### User-to-cells association

This notebook implements the following operations:

1. materializes a set of uniform grids, with different resolutions and alignments, over the geographical area covering the
stop segments detected for a given set of trajectories. 
2. for every user and grid, it assigns each user's stop segment to a grid cell.
3. for every user and grid, it computes the number of distinct days their stop segments temporally covered in the associated cells.
4. for every user and grid, it finds the top-k cells ranked w.r.t. the number of distinct days covered by their stop segments. The intuition being that the cells with the highest number of distinct days covered by a user's stop segments are likely to be the user's most frequented locations, such as home and work.
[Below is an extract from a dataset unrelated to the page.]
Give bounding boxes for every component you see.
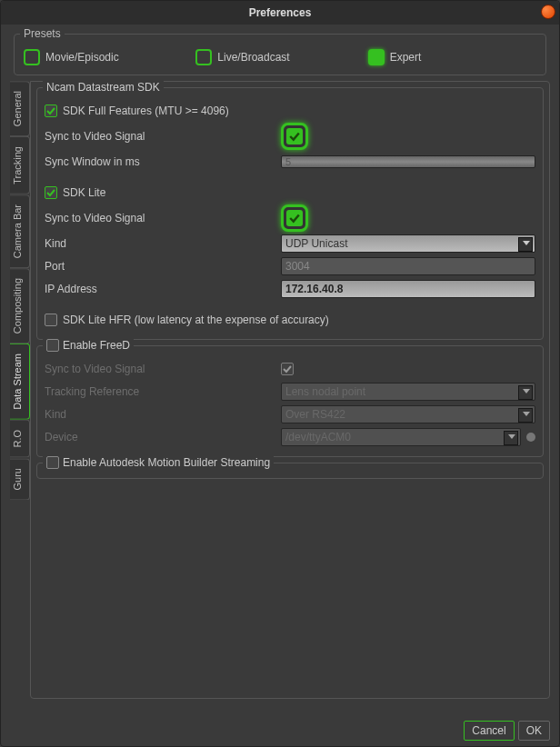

The final output consists of a set of files, one per grid, each containing the set of top-k cells for each user.

In [None]:
import pandas as pd
import geopandas as gpd
import numpy as np
import copy

from src.stop_grid_mapper import StopGridMapper, parallel_user_to_cells_mapping
from src.stop_explorer import StopExplorer
from src.grid_partitioning import Grid

## Main code

In [2]:
# Create a GeoDataFrame contaning the stop segments dataset.
path_stops = './data_simulator/huge_dataset/dataset_simulator_trajectories.compressed.parquet.stops.parquet'
stop_explorer = StopExplorer(path_stops)
# display(stop_explorer.get_df_stops())
# stop_explorer.get_df_stops().info()

### Materialize a set of uniform grids

In [3]:
# Compute the bounding box of the objects in the geodataframe. Retrieve also its original CRS, and determine
# a suitable metric CRS we can use for the area covered by the geodataframe. Then pass all these informations
# when creating a set of grids.
stops_df = stop_explorer.get_df_stops()
bbox = stops_df.total_bounds  # return a tuple having the form '(minx, miny, maxx, maxy)'
orig_crs = stops_df.crs # Get the original CRS of the geodataframe.
metric_crs = stops_df.estimate_utm_crs() # Estimate a metric CRS we can use for the area covered by the geodataframe.


# compute multiple grids with different cell lengths and offsets.
set_grids = {}
min_length, max_length, step_length = 100, 1000, 100
for length in range(min_length, max_length + step_length, step_length):
    for offset in range(0, length, length // 10):
        # print(f'Computing grid with cell length {length} and offset {offset}')
        grid = Grid(bbox, orig_crs, metric_crs, length, offset)
        set_grids[(length, offset)] = grid

### User-to-cells association

In [4]:
stops_df = stop_explorer.get_df_stops()
top_k_cells_user = 8
num_proc = 6
path_out = './test/'
parallel_user_to_cells_mapping(set_grids, stops_df, path_out, top_k_cells_user, num_proc)

**DEBUG**: generate a map of a grid to check that everything's going well.

**DEBUG**: Compute statistics concerning the pairs '(uid, cell_id)', and the cells of the grid.

**DEBUG**: Plot heatmaps of the grid, each focused on a different statistics.